Isolating problems that seems to be related to the ISA Server – Part III

1. Introduction

On the last session, back in July last year we saw an issue that on the first perspective looks like an ISA Server issue, however it end up to be another component. The scenario that I’m going to describe now is really something that could be interpreted as an issue with ISA Server, however only was analysis was it possible to prove that ISA Server was actually the victim.

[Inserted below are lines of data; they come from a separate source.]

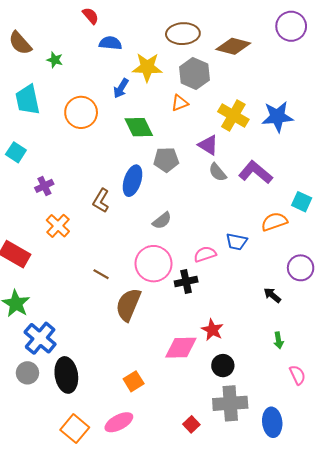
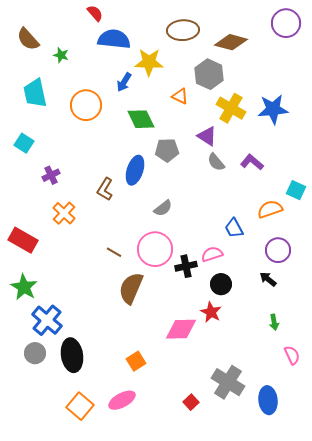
blue semicircle: (110, 43) -> (114, 39), size x1.5
gray hexagon: (194, 74) -> (209, 74), moved
orange triangle: (180, 103) -> (180, 96), turned 48
purple L-shape: (255, 172) -> (252, 162), size x0.7
blue trapezoid: (237, 242) -> (234, 228), turned 50
pink semicircle: (205, 254) -> (212, 254), moved
purple circle: (301, 268) -> (278, 250), moved
brown line: (101, 274) -> (114, 252), moved
black circle: (223, 366) -> (221, 284), moved
gray cross: (230, 403) -> (228, 382), turned 36

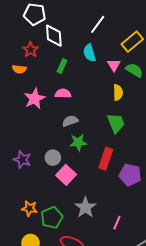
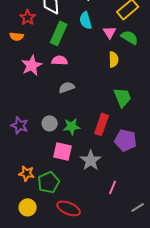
green rectangle: (62, 66) -> (59, 33), size x1.6
green trapezoid: (116, 123) -> (123, 97), moved
green star: (78, 142) -> (72, 126), moved
pink square: (66, 175) -> (63, 151), moved, turned -30
gray star: (85, 207) -> (91, 160), moved

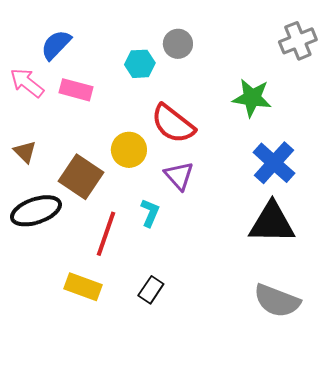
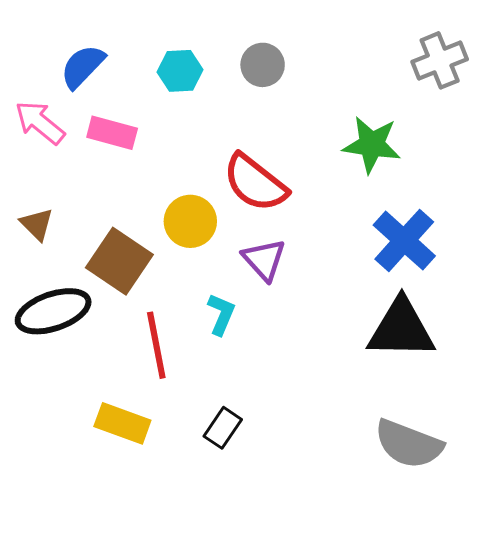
cyan hexagon: (140, 64) -> (180, 71), moved
red line: (106, 234) -> (156, 345), turned -30

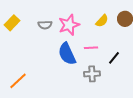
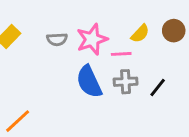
pink line: (91, 48) -> (121, 54), moved
gray cross: (92, 74) -> (126, 82), moved

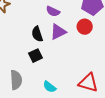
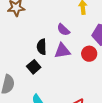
black square: (36, 56) -> (34, 67), turned -32

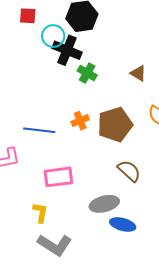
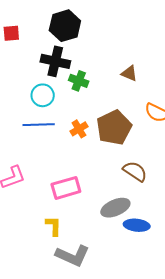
cyan circle: (53, 36) -> (43, 95), moved
blue line: (39, 130) -> (39, 125), moved

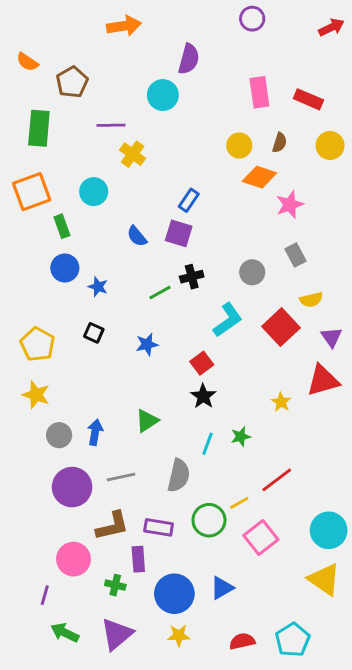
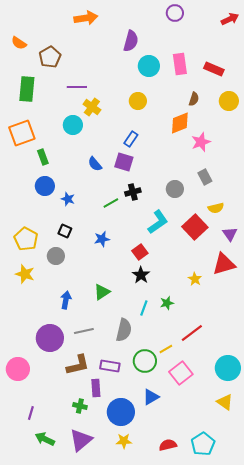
cyan circle: (163, 95) -> (149, 66), moved
yellow circle: (239, 145) -> (138, 101), moved
orange diamond: (259, 177) -> (180, 123), turned -40
cyan circle: (94, 192) -> (73, 125), moved
gray circle: (59, 435) -> (56, 256), moved
pink circle: (74, 559) -> (18, 369), moved
yellow triangle: (324, 579) -> (225, 402), size x0.7
blue triangle: (222, 588) -> (151, 397), moved

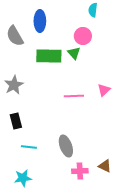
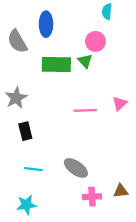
black rectangle: (16, 121) -> (25, 131), moved
gray ellipse: (66, 146) -> (76, 168), turned -35
brown triangle: (105, 166) -> (121, 191), turned -32

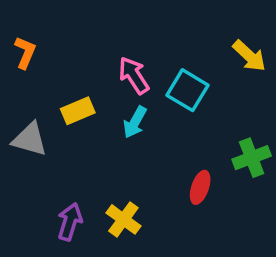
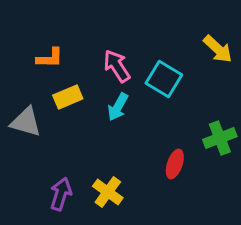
orange L-shape: (25, 52) -> (50, 58), moved, turned 68

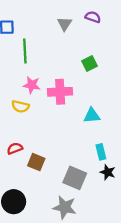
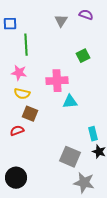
pink star: (32, 85) -> (19, 73), moved
cyan triangle: (92, 116) -> (70, 102), moved
brown square: (36, 162) -> (30, 114), moved
gray star: (65, 207) -> (84, 183), moved

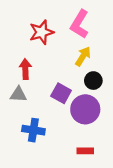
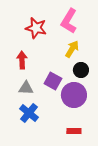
red star: (41, 32) -> (36, 28), turned 30
gray triangle: (18, 94) -> (26, 88), moved
blue cross: (33, 130) -> (29, 113), turned 30

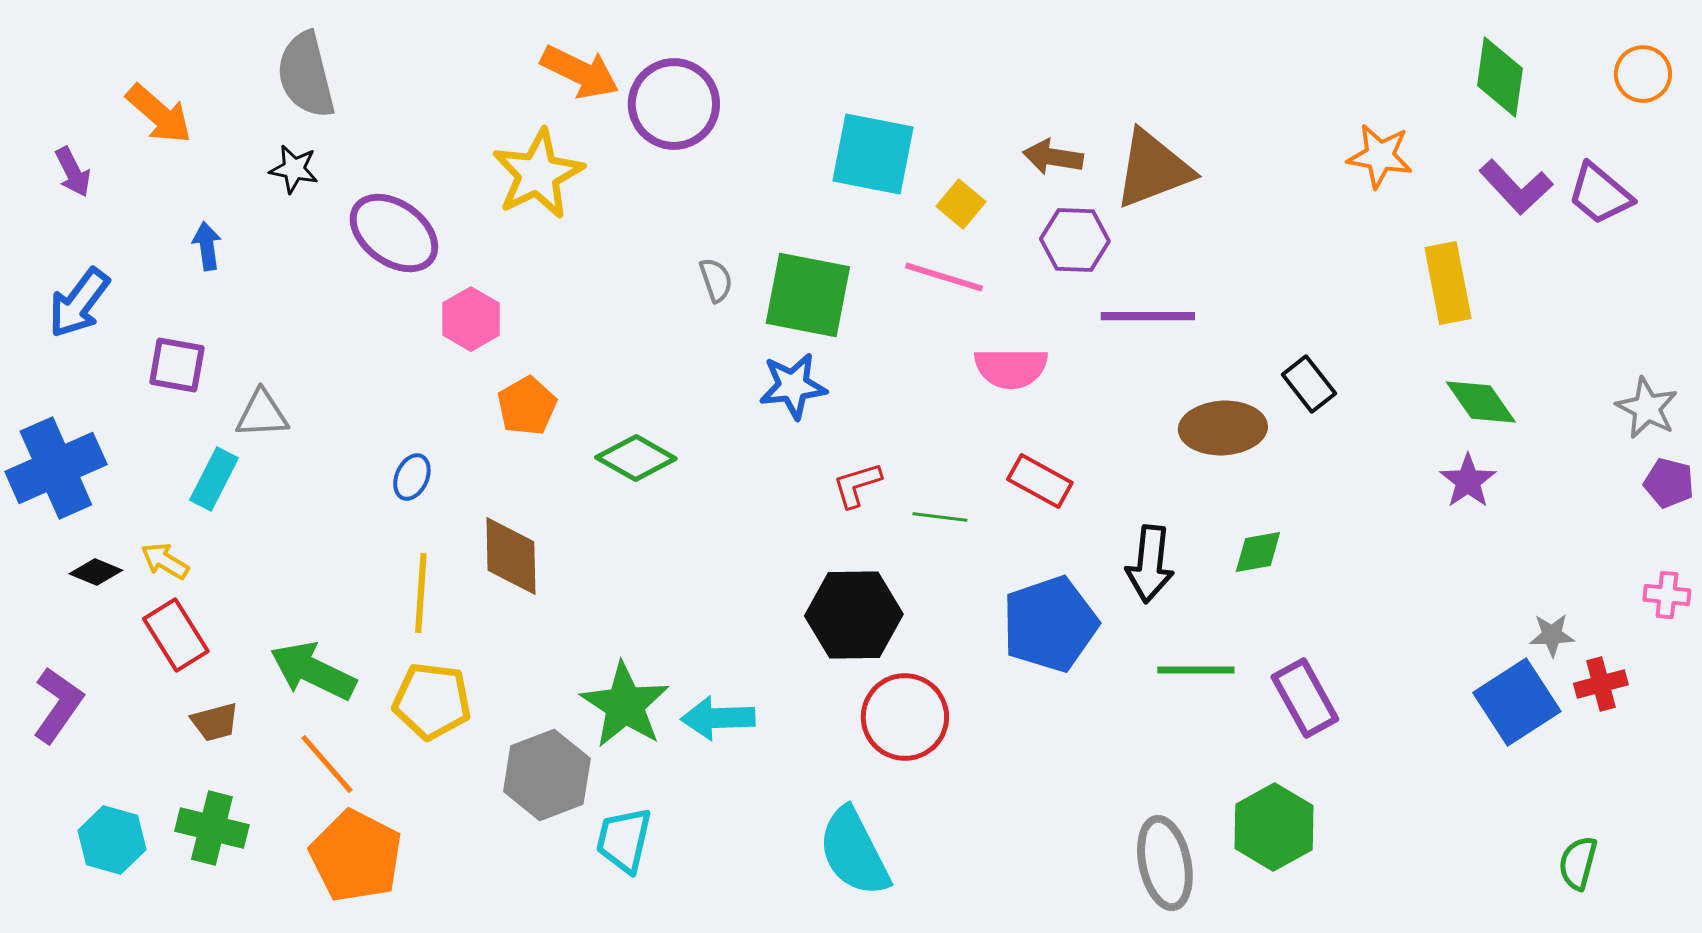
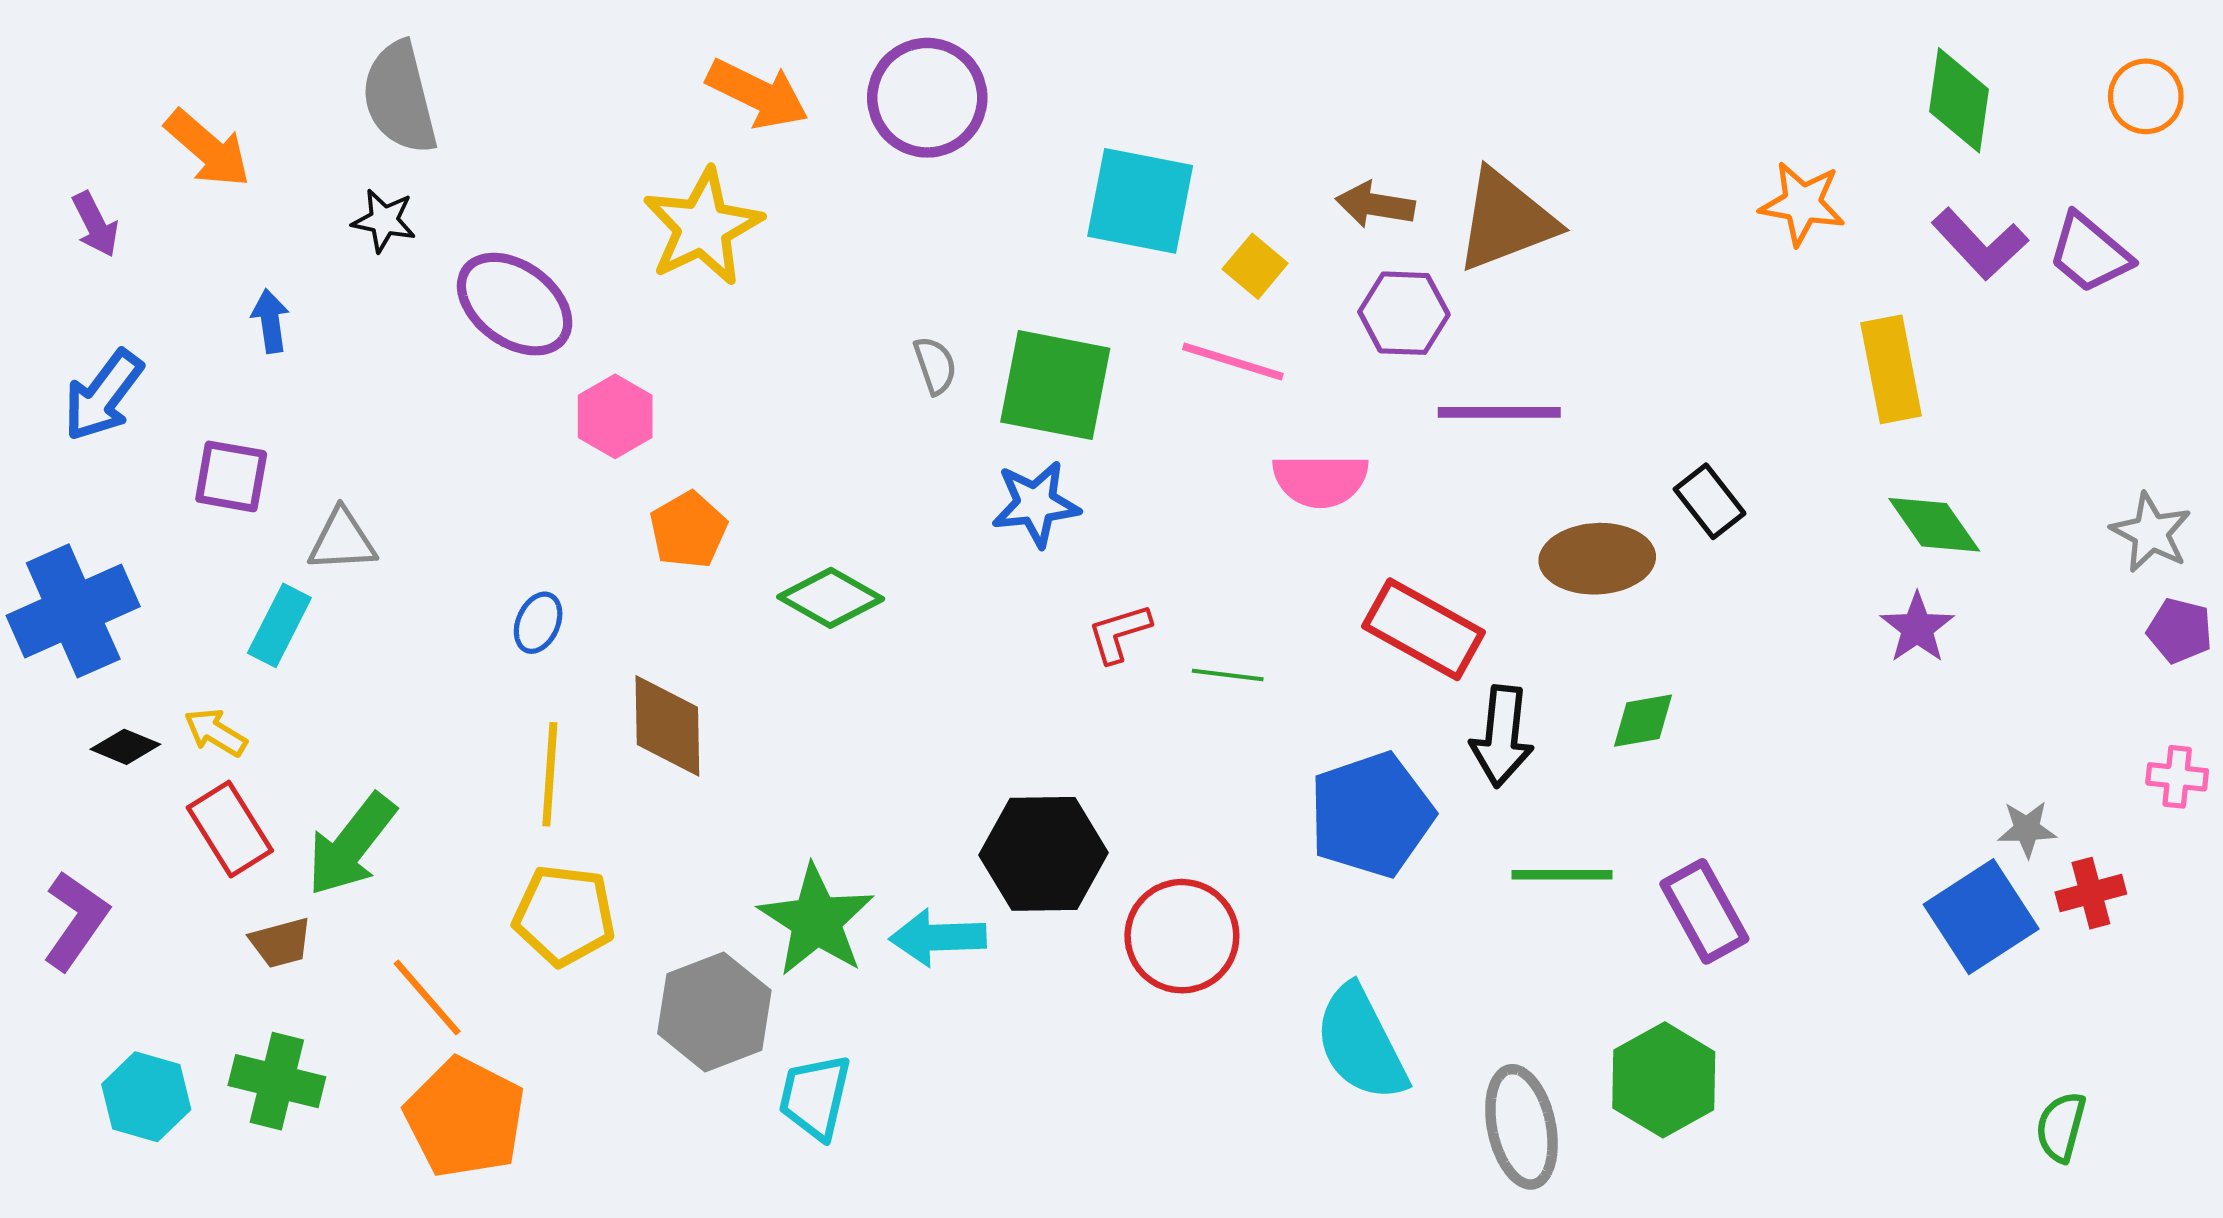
purple circle: (674, 104) -> (927, 98), moved
red rectangle: (1040, 481) -> (1424, 629), moved, size x1.4
black hexagon: (854, 615) -> (1043, 854), moved
green arrow: (313, 671) -> (351, 845), moved, turned -78
cyan semicircle: (854, 852) -> (1361, 1043), moved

2. Scenario – Server’s Performance Gradually Become Less Responsive Until it Stops Accepting Incoming Connections

That was the description that customer gave us, and additionally he said that if he stops the Microsoft Firewall Service the server starts accepting new connections. During the time of the issue the following event was also appearing in the Application Log:

Event Type: Error

Event Source: Microsoft Firewall

Event Category: None

Event ID: 21280

Date: 2/10/2008

Time: 11:23:25 PM

User: N/A

Computer: ISASRV

Description:

The size of the free non-paged pool fell below the system-defined minimum. ISA Server will reject new connections unless they are initiated by the ISA Server computer. In addition, the timeout for idle TCP connections was reduced. This alert may indicate an attack on the ISA Server computer. Use the log viewer to examine ISA Server traffic. This event may also be raised when the ISA Server computer does not have the resources needed to handle legitimate traffic. If this is the case, you may need to add more memory to the system.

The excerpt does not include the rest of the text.